Comme député, il fut réélu, le 29 octobre 1836, puis le 4 novembre 1837, par 116 voix (119 votants, 179 inscrits) ; et, le 2 mars 1839, par 108 voix (129 votants). Comme ministre, Il présenta des lois pour l'achèvement de routes royales, de ports maritimes, de canaux, pour l'établissement de chemins de fer, pour l'amélioration de différentes rivières navigables, etc. Il déposa en outre le projet de loi sur l'application exclusive du système métrique, une autre loi sur les vices rédhibitoires des animaux domestiques, fit lever la prohibition des fils de laine à l'étranger, et abaisser les droits sur les houilles étrangères, augmenta les encouragements à l'agriculture, etc. Il tenta aussi une réorganisation du Conservatoire des Arts et Métiers et créa plusieurs bourses à l'Ecole centrale des Arts et Manufactures. Enfin, il dut s'occuper de l'établissement des grandes lignes de chemins de fer, mais ses projets ne furent pas goûtés. Le 1er avril 1839, il résigna son portefeuille, et se retira avec ses collègues du cabinet dit du 15 avril 1838, dans lequel il avait été maintenu. Appelé de nouveau par la Chambre au fauteuil de la vice-présidence, il reçut bientôt, dans la combinaison ministérielle du 29 octobre 1840, un nouveau portefeuille, celui de la Justice et des Cultes.
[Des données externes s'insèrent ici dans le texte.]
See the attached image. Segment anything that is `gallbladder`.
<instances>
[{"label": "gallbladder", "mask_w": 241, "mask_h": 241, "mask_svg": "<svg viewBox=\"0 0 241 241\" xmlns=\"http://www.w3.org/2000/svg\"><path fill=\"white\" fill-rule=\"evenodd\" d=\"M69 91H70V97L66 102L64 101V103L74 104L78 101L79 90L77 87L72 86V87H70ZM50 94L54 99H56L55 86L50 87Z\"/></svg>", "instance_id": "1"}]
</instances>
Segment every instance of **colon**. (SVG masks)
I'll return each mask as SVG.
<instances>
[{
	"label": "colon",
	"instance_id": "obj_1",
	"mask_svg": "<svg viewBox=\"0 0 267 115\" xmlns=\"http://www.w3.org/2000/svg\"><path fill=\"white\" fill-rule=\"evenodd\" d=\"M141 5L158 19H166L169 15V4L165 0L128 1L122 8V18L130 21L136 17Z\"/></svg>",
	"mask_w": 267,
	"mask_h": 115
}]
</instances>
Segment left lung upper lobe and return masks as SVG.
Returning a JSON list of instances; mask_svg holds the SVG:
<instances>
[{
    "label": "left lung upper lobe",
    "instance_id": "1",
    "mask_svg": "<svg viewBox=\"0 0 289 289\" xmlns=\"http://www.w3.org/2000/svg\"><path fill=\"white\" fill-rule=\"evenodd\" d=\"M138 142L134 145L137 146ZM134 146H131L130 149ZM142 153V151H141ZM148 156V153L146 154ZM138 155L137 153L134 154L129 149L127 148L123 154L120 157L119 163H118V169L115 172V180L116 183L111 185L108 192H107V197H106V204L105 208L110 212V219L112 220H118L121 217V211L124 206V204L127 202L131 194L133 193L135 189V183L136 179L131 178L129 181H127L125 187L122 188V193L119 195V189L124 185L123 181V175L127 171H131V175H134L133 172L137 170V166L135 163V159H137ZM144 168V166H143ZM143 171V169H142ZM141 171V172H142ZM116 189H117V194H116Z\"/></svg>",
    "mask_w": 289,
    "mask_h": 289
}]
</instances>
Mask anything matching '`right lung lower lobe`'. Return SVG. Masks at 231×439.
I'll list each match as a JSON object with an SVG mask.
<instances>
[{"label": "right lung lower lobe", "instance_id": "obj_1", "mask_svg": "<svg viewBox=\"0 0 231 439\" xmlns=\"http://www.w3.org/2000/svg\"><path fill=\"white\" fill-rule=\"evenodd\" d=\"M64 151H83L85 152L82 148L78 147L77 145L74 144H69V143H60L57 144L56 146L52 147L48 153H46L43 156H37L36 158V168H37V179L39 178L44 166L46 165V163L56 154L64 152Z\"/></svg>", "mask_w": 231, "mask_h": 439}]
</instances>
Il le garda jusqu'au 15 janvier 1847.
Durant cette période, le collège de Douai ne cessa de le réélire :
- le 5 décembre 1840, par 137 voix (140 votants) ;
- le 9 juillet 1842, par 173 voix (177 votants, 235 inscrits) ;
- le 1er août 1846, par 172 voix (173 votants, 231 inscrits).
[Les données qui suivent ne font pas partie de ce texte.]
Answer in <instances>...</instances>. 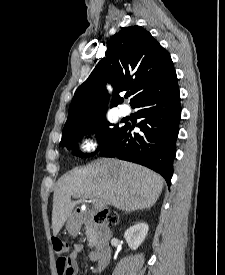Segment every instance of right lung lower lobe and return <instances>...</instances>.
<instances>
[{"label":"right lung lower lobe","mask_w":225,"mask_h":275,"mask_svg":"<svg viewBox=\"0 0 225 275\" xmlns=\"http://www.w3.org/2000/svg\"><path fill=\"white\" fill-rule=\"evenodd\" d=\"M132 107L139 108L138 115L143 120L137 127L143 133H134L135 125L125 124L100 150V156L144 165L161 174L170 186L181 117L177 80L158 92L143 96Z\"/></svg>","instance_id":"obj_1"}]
</instances>
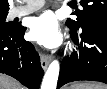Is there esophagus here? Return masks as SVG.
Instances as JSON below:
<instances>
[{"instance_id":"esophagus-1","label":"esophagus","mask_w":107,"mask_h":89,"mask_svg":"<svg viewBox=\"0 0 107 89\" xmlns=\"http://www.w3.org/2000/svg\"><path fill=\"white\" fill-rule=\"evenodd\" d=\"M51 61L50 55L43 54L41 56V67L45 70Z\"/></svg>"}]
</instances>
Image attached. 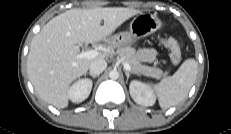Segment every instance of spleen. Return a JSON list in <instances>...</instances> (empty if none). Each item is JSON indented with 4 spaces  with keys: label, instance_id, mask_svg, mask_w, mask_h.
<instances>
[{
    "label": "spleen",
    "instance_id": "obj_1",
    "mask_svg": "<svg viewBox=\"0 0 231 134\" xmlns=\"http://www.w3.org/2000/svg\"><path fill=\"white\" fill-rule=\"evenodd\" d=\"M198 72L195 59L185 60L171 77L154 84V90L159 98L162 109H168L181 103L193 86Z\"/></svg>",
    "mask_w": 231,
    "mask_h": 134
}]
</instances>
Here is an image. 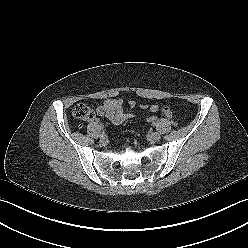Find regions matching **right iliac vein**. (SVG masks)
I'll return each mask as SVG.
<instances>
[{
  "label": "right iliac vein",
  "instance_id": "1",
  "mask_svg": "<svg viewBox=\"0 0 248 248\" xmlns=\"http://www.w3.org/2000/svg\"><path fill=\"white\" fill-rule=\"evenodd\" d=\"M100 139H101L102 141H105V140L107 139L106 134L102 132V133L100 134Z\"/></svg>",
  "mask_w": 248,
  "mask_h": 248
}]
</instances>
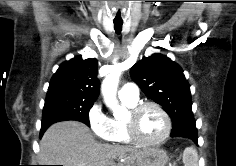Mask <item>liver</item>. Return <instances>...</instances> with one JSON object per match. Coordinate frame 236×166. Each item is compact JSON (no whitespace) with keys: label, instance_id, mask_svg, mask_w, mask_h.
<instances>
[{"label":"liver","instance_id":"1","mask_svg":"<svg viewBox=\"0 0 236 166\" xmlns=\"http://www.w3.org/2000/svg\"><path fill=\"white\" fill-rule=\"evenodd\" d=\"M143 151L130 147L97 142L90 129L77 121L51 125L40 141L39 163L63 166H116L122 159L125 165L140 160Z\"/></svg>","mask_w":236,"mask_h":166}]
</instances>
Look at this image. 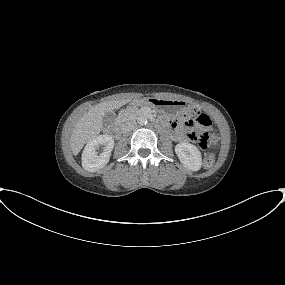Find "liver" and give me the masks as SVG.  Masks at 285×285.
Returning a JSON list of instances; mask_svg holds the SVG:
<instances>
[{"label": "liver", "mask_w": 285, "mask_h": 285, "mask_svg": "<svg viewBox=\"0 0 285 285\" xmlns=\"http://www.w3.org/2000/svg\"><path fill=\"white\" fill-rule=\"evenodd\" d=\"M129 99L102 102L91 109L77 122L70 136V145L77 155L86 143L99 135L104 115L128 103Z\"/></svg>", "instance_id": "1"}]
</instances>
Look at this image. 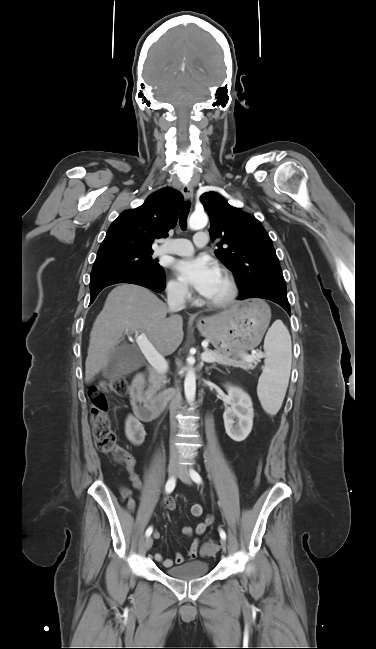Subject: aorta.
Returning <instances> with one entry per match:
<instances>
[{
  "instance_id": "1",
  "label": "aorta",
  "mask_w": 376,
  "mask_h": 649,
  "mask_svg": "<svg viewBox=\"0 0 376 649\" xmlns=\"http://www.w3.org/2000/svg\"><path fill=\"white\" fill-rule=\"evenodd\" d=\"M208 222V217L204 212H194L189 219V227L193 230L203 229ZM188 362H194L193 357H189ZM185 397L189 403H193L196 394V373L193 367H189L184 380Z\"/></svg>"
}]
</instances>
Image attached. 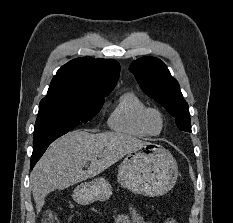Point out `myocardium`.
<instances>
[{
    "label": "myocardium",
    "instance_id": "myocardium-1",
    "mask_svg": "<svg viewBox=\"0 0 233 223\" xmlns=\"http://www.w3.org/2000/svg\"><path fill=\"white\" fill-rule=\"evenodd\" d=\"M152 113H158L163 120V129L159 133H153L149 127V116ZM141 125L144 131L150 136H160L162 135L167 127V118L164 111L158 107H146L141 114Z\"/></svg>",
    "mask_w": 233,
    "mask_h": 223
}]
</instances>
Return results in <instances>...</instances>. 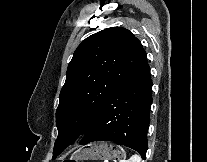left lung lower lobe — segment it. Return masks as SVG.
<instances>
[{
    "instance_id": "1",
    "label": "left lung lower lobe",
    "mask_w": 207,
    "mask_h": 162,
    "mask_svg": "<svg viewBox=\"0 0 207 162\" xmlns=\"http://www.w3.org/2000/svg\"><path fill=\"white\" fill-rule=\"evenodd\" d=\"M151 103L152 81L145 58L104 102L80 143L113 141L134 149L145 160Z\"/></svg>"
}]
</instances>
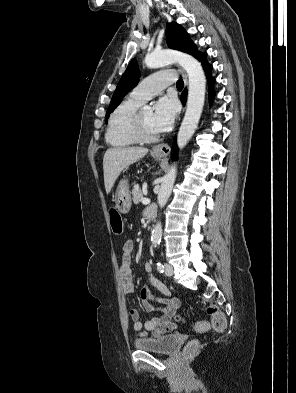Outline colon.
Returning a JSON list of instances; mask_svg holds the SVG:
<instances>
[{
    "mask_svg": "<svg viewBox=\"0 0 296 393\" xmlns=\"http://www.w3.org/2000/svg\"><path fill=\"white\" fill-rule=\"evenodd\" d=\"M109 219L111 224V229L115 235H122L124 232V225L120 214L116 209L110 208ZM207 312L212 316L211 326L217 332H222L227 326V321L224 314L214 305L207 307ZM180 319V318H178ZM194 328L197 331L204 332L209 330L210 324L206 321L198 322L194 324ZM198 343L193 341L186 345L184 348L185 356L189 357L193 355L198 350Z\"/></svg>",
    "mask_w": 296,
    "mask_h": 393,
    "instance_id": "5ec220e1",
    "label": "colon"
}]
</instances>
Le 22 septembre 1841, le garde des sceaux crut devoir adresser aux procureurs-généraux deux circulaires: l'une avait pour objet la ferme et rigoureuse exécution de la loi « sur les associations illicites », l'autre était relative aux délits de presse. Ces deux circulaires furent le sujet de vives attaques de la part de l'opposition démocratique.
Parmi les lois qu'il présenta aux Chambres, il faut citer celles sur les ventes judiciaires des immeubles, sur la responsabilité des propriétaires de navires, sur les ventes aux enchères de marchandises neuves, sur la police de la chasse, sur le conseil d'Etat, sur la restauration de la cathédrale de Paris, etc. Il s'occupa aussi de la réforme du régime hypothécaire, présenta à la Chambre des pairs un projet de loi sur le noviciat judiciaire, et prépara un projet de modifications à apporter au code d'instruction criminelle.
Ministre des cultes, il avait dû lutter contre les tendances les plus opposées et ménager les défiances les plus contraires ; il s'en était tiré par d'adroites négociations avec les jésuites et avec le Saint-Siège. Le 15 Janvier 1847, une ordonnance royale enleva le ministère de la Justice à M. Martin (du Nord) pour « raison de santé ». Cette destitution à peine déguisée eut pour motif véritable, d'après la rumeur publique, certains faits scandaleux auxquels M. Martin (du Nord) aurait participé dans une maison interlope. L'ancien ministre mourut brusquement deux mois après. Il fut remplacé comme garde des sceaux par M. Hébert.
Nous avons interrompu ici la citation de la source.